Netw0rk-King: September 2008

Monday, September 29, 2008

Solving problems in the early days of wireless

Is it weird that this paper from '94 feels like ancient CS history? Maybe it is just in my head, but reading any paper from PARC causes me to assume the paper is likely old and likely influential.

Summary:
This paper picked up where Phil Karn left off with MACA which was "just an idea" that Karn had introduced to handle the hidden terminal scenario more effectively than CSMA.

They proposed that collisions should be detected and avoided at the receivers, an idea pioneered by Karn with Multiple Access Collision Avoidance ("MACA is an acronym, not a spanish word"). This is in contrast to detecting collision from the sender's perspective, as was done with CSMA (Carrier Sense Multiple Access).

As Karn said, "Much simulation and experimental work needs to be done to answer many questions about how well it [MACA] will really work." Shenker et al took this to heart, and proposed MACA for wireless, or MACAW, which addressed some of the issues they observed in MACA, such as the use of Binary Exponential Backoff (BEB) which quickly led to unfairness in collision resolution.

They also address the problem for nodes [A] [B] [C], if C overhears an RTS from B to A, it can't tell if B is sending since "C cannot tell if the RTS-CTS exchange was a success and so does not know if B is indeed transmitting data." They chose to solve this by having the sender emit a Data Sending (DS) packet.

They also introduce, with nearly comic academic timing, the Request-for-Request-To-Send (RRTS) packet, which solves another fairness problem of two receivers in range of each other with senders out of range of each other and with one pair transmitting much smaller packets than the other. The RRTS solves an unfairness problem which feels a lot like the problem introduced by BEB.

Thoughts:

Multiplicative Increase Linear Decrease (MILD) of the backoff interval seems very similar to the concept of Additive Increase Multiplicative Decrease (AIMD) of cwnd in TCP congestion control.

Improving TCP for wireless

The authors of A Comparison of Mechanisms for Improving TCP Performance over Wireless Links first build a nice taxonomy to classify 12 schemes used to handle non-congestion related losses in TCP (see table 1). They then analyze each of the mechanism in turn.

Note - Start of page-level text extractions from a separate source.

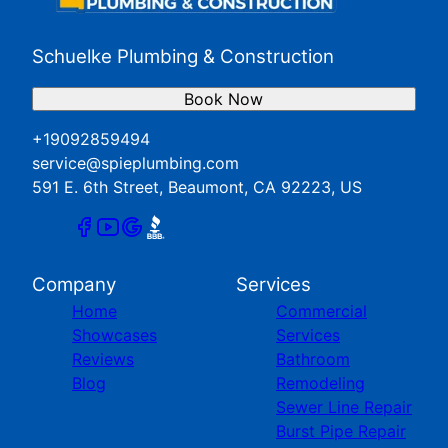
Schuelke Plumbing & Construction
Book Now
+19092859494
service@spieplumbing.com
591 E. 6th Street, Beaumont, CA 92223, US
Company
Services
Home
Commercial
Showcases
Services
Reviews
Bathroom
Blog
Remodeling
Sewer Line Repair
Burst Pipe Repair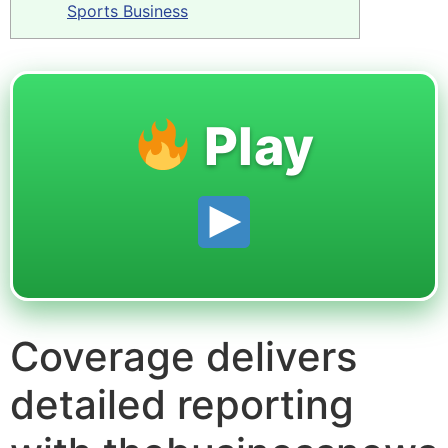
Sports Business
Play
Coverage delivers
detailed reporting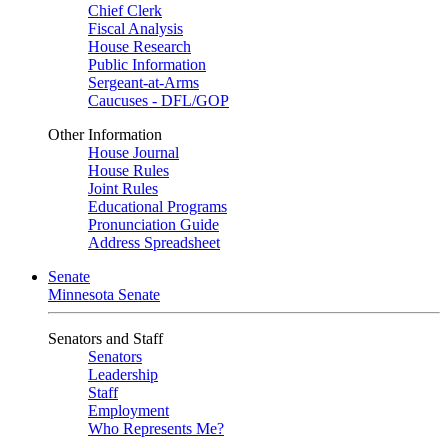
Chief Clerk
Fiscal Analysis
House Research
Public Information
Sergeant-at-Arms
Caucuses - DFL/GOP
Other Information
House Journal
House Rules
Joint Rules
Educational Programs
Pronunciation Guide
Address Spreadsheet
Senate
Minnesota Senate
Senators and Staff
Senators
Leadership
Staff
Employment
Who Represents Me?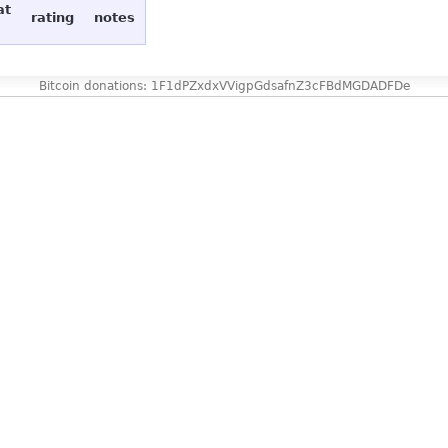
at
rating
notes
Bitcoin donations: 1F1dPZxdxVVigpGdsafnZ3cFBdMGDADFDe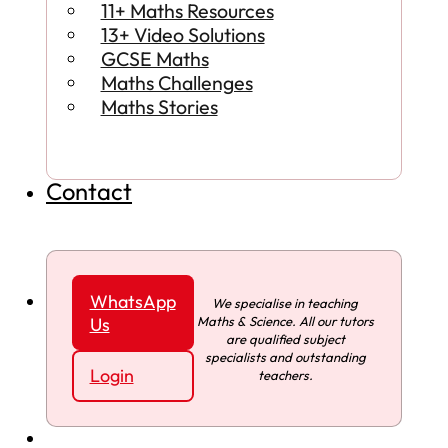
11+ Maths Resources
13+ Video Solutions
GCSE Maths
Maths Challenges
Maths Stories
Contact
WhatsApp
We specialise in teaching
Maths & Science. All our tutors
Us
are qualified subject
specialists and outstanding
Login
teachers.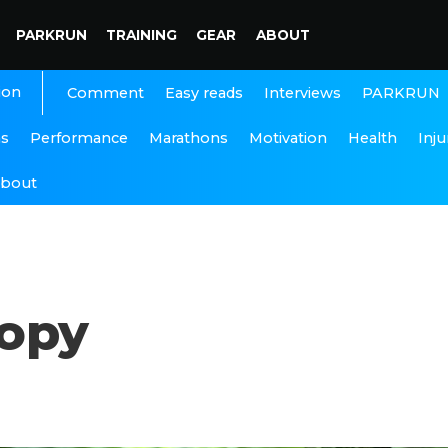
PARKRUN
TRAINING
GEAR
ABOUT
ion
Interviews
PARKRUN
Comment
Easy reads
ns
Performance
Marathons
Motivation
Health
Inju
bout
copy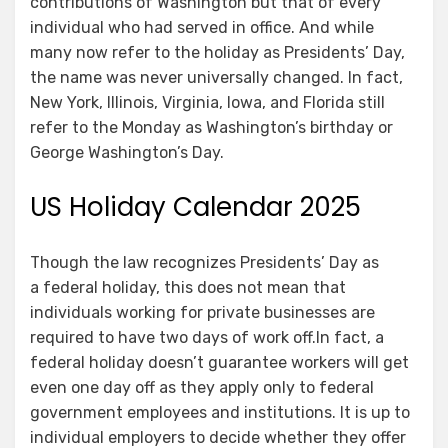
contributions of Washington but that of every
individual who had served in office. And while
many now refer to the holiday as Presidents’ Day,
the name was never universally changed. In fact,
New York, Illinois, Virginia, Iowa, and Florida still
refer to the Monday as Washington’s birthday or
George Washington’s Day.
US Holiday Calendar 2025
Though the law recognizes Presidents’ Day as
a federal holiday, this does not mean that
individuals working for private businesses are
required to have two days of work off.In fact, a
federal holiday doesn’t guarantee workers will get
even one day off as they apply only to federal
government employees and institutions. It is up to
individual employers to decide whether they offer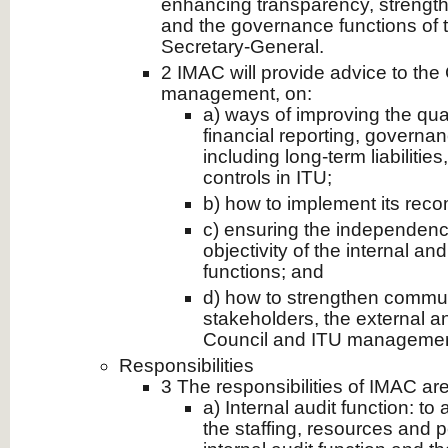
enhancing transparency, strength
and the governance functions of 
Secretary-General.
2 IMAC will provide advice to the
management, on:
a) ways of improving the qual
financial reporting, govern
including long-term liabilitie
controls in ITU;
b) how to implement its rec
c) ensuring the independenc
objectivity of the internal an
functions; and
d) how to strengthen commu
stakeholders, the external an
Council and ITU managemen
Responsibilities
3 The responsibilities of IMAC are
a) Internal audit function: to
the staffing, resources and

This paper served as a nice forcing function to solidify some new and formerly vague networking concepts in my head such as SACK, Reno vs. NewReno, and split-connection protocols.

This paper was also an exercise in exploring the sort of trade-offs that were discussed in the classic end-to-end paper we read earlier this semester. In particular, their findings show one of the largest performance wins came from pushing knowledge from the ends (TCP) down two layers in the network stack into the link layer. I find this paper to represent an wonderful exposition into the final sentence of the end-to-end paper's abtract: "Low level mechanisms to support these functions are justified only as performance enhancements."

Monday, September 22, 2008

Parallelism in the router, i.e. switched backplanes

After reading today's paper on the gigabit switched router, I realized that I should have read it before reading today's other paper because this paper is more approachable and didn't assume an intimacy with internet routing technology. Figure 2 even uses a picture to explain the evolution of high performance routing! What is more, I now know what they were talking about in the other paper when they spoke of router scheduling and VOQ.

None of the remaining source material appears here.